Dr. Steph Dewar: From UPMC Children's Hospital of Pittsburgh, welcome to That's Pediatrics. I'm Steph Dewar, one of the hospitalists physicians here at Children's, and codirector of the Pediatric Residency Training Program.

Dr. J Williams: And I'm John Williams, chief of Pediatric Infectious Diseases. And, we are delighted to welcome as our guest today, Dr. Cassie Torok, a pediatric rheumatologist and a specialist in pediatric scleroderma. Cassie, welcome to That's Pediatrics.

Dr. C Torok: Thanks, John and Stephanie.

Dr. Steph Dewar: So, Cassie, you have a wide range of clinical and research interests. The one thing I thought would be useful for folks to hear about is your work with patients with scleroderma.
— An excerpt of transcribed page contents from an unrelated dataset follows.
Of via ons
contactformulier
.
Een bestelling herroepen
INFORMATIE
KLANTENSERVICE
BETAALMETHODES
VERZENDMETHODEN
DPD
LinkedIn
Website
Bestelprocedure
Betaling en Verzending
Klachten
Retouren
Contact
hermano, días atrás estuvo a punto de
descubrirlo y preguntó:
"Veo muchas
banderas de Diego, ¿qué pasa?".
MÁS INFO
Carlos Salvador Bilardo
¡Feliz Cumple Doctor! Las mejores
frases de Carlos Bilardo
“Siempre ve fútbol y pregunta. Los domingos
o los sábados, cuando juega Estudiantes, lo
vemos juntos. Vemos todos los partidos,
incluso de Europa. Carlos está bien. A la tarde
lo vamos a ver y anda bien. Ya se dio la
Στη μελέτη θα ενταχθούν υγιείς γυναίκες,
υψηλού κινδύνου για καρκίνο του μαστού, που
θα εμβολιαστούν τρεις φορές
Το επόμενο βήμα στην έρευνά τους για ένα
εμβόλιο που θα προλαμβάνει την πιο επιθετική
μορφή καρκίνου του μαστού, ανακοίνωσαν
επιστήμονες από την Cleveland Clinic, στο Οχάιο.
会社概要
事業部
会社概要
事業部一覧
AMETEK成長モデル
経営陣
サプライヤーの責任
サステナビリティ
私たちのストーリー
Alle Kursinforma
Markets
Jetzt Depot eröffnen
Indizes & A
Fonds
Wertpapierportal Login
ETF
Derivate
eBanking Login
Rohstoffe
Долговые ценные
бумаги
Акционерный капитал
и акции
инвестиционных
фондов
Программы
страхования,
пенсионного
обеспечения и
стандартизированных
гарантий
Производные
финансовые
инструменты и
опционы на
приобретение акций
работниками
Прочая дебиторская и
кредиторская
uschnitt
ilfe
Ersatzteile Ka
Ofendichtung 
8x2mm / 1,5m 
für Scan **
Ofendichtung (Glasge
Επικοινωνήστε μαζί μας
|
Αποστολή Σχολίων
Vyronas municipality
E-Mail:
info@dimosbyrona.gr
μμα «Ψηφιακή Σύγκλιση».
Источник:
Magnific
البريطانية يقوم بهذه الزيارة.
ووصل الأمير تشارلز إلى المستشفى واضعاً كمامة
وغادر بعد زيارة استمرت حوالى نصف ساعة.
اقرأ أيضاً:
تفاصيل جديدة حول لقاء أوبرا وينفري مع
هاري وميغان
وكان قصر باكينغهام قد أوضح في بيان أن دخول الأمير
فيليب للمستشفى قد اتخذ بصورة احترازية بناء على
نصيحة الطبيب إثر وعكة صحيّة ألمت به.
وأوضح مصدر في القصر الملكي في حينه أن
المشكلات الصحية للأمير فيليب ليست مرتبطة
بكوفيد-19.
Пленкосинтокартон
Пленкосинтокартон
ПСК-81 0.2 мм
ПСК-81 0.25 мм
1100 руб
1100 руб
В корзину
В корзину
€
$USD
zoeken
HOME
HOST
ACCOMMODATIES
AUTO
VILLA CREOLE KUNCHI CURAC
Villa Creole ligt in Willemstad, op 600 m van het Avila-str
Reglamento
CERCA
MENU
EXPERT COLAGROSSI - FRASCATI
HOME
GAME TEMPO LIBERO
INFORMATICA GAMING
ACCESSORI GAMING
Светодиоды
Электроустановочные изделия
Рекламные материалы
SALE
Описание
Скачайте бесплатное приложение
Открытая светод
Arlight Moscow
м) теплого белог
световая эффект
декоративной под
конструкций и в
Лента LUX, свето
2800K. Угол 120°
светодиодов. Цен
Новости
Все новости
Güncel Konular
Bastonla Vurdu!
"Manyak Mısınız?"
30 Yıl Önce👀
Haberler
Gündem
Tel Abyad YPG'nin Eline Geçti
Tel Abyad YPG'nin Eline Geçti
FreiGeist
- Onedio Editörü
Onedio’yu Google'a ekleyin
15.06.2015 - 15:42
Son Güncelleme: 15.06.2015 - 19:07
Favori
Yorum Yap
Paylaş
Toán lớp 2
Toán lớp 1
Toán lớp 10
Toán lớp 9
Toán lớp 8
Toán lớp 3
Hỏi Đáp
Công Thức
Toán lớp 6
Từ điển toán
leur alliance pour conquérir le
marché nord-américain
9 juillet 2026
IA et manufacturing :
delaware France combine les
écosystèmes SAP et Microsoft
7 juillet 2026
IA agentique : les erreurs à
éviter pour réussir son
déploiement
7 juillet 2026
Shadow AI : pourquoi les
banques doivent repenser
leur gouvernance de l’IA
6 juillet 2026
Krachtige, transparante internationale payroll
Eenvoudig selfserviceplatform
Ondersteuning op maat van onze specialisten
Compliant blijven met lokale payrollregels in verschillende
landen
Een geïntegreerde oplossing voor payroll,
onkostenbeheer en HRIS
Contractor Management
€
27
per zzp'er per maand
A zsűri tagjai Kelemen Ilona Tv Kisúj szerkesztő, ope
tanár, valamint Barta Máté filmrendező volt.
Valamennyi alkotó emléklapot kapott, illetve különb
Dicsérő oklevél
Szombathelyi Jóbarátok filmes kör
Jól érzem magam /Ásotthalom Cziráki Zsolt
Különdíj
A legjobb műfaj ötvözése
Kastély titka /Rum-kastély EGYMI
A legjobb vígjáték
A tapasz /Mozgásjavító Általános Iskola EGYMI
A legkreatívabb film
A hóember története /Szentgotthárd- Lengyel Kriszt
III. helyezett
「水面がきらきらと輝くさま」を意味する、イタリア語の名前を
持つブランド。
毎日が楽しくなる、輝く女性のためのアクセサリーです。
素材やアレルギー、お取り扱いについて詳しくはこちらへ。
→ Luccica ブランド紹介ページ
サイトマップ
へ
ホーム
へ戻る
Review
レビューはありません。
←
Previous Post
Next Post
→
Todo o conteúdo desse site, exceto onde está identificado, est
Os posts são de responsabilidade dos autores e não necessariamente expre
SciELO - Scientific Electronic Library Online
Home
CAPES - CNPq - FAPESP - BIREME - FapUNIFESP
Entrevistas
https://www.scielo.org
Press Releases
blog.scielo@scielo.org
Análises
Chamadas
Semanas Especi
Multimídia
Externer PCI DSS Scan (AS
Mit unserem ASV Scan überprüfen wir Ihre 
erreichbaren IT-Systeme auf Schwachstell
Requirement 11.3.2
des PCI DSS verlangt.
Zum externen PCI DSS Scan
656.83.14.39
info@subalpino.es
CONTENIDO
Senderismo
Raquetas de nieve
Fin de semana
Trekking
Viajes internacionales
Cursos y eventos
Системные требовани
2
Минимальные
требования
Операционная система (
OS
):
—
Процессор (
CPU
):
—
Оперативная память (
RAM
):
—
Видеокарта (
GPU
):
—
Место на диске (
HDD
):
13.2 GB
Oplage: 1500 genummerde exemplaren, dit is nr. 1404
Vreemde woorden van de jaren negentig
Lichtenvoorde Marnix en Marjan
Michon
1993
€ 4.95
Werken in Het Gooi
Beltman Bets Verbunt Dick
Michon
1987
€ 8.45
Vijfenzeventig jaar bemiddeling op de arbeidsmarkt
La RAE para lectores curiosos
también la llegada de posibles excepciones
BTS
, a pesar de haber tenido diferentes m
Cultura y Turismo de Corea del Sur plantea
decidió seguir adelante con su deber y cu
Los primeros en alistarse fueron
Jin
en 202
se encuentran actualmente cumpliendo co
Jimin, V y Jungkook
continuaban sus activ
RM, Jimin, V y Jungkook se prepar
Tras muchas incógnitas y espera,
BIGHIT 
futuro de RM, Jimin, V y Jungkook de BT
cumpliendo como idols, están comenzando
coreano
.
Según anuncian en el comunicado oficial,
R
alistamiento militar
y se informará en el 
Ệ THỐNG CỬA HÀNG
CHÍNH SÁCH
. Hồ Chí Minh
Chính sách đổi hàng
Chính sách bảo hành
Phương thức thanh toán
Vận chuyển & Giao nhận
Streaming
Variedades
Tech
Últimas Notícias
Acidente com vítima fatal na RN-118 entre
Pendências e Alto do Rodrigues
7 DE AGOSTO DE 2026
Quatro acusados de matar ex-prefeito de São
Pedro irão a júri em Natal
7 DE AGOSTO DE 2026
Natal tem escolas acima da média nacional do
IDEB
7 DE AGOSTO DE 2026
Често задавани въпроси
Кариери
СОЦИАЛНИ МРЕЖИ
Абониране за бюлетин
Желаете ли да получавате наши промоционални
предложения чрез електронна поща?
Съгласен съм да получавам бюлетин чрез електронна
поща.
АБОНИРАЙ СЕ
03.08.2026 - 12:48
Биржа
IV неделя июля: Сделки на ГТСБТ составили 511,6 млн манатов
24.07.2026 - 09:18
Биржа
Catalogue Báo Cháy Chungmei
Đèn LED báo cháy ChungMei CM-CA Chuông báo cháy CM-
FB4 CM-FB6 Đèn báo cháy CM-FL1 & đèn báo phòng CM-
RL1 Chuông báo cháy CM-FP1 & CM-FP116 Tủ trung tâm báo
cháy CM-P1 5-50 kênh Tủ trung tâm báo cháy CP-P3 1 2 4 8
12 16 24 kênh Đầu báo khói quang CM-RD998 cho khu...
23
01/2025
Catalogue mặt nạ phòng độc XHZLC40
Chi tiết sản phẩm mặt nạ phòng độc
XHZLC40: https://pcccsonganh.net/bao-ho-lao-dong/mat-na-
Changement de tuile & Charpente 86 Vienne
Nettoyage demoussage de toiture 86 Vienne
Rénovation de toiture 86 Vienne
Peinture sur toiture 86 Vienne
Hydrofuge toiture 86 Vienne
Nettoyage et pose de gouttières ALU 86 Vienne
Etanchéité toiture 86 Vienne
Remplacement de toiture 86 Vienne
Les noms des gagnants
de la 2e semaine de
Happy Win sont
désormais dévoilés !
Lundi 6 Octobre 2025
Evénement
Dr. C Torok: Okay, great. So, I'll give you a little bit of background. I was a trainee here, and during my training and part of my fellowship training, I worked with Dr. Thomas Medsger, who's a world-renowned scleroderma expert in the adult world. I followed him and performed research and, in that methodology, really got in tune with scleroderma and then branched this into pediatric scleroderma, both localized scleroderma and systemic scleroderma. With that, we started a pediatric scleroderma clinic in 2012ish, and over time it's expanded. So, clinically, I'll see these patients on a day-to-day basis. We have weekly scleroderma clinics right now. From that, I saw some issues that need to be addressed. Some are clinical issues as far as day-to-day management and treatment of these patients and then, also, education. Some patients would come in from different providers being misdiagnosed or managed in a different way. Then, also, the biology behind the disease is very unknown. It's not a disease that's tapped into as much as far as the research realm. So, I was very interested to find out what's driving this disease and how can we treat it, and how can we treat it better? So, as part of this scleroderma clinic, we also collect blood specimens on these patients and follow them longitudinally. Hopefully, then to find biomarkers and other indicators of what's driving this disease and how we can stop it and also, hopefully, maybe someday, find a cure.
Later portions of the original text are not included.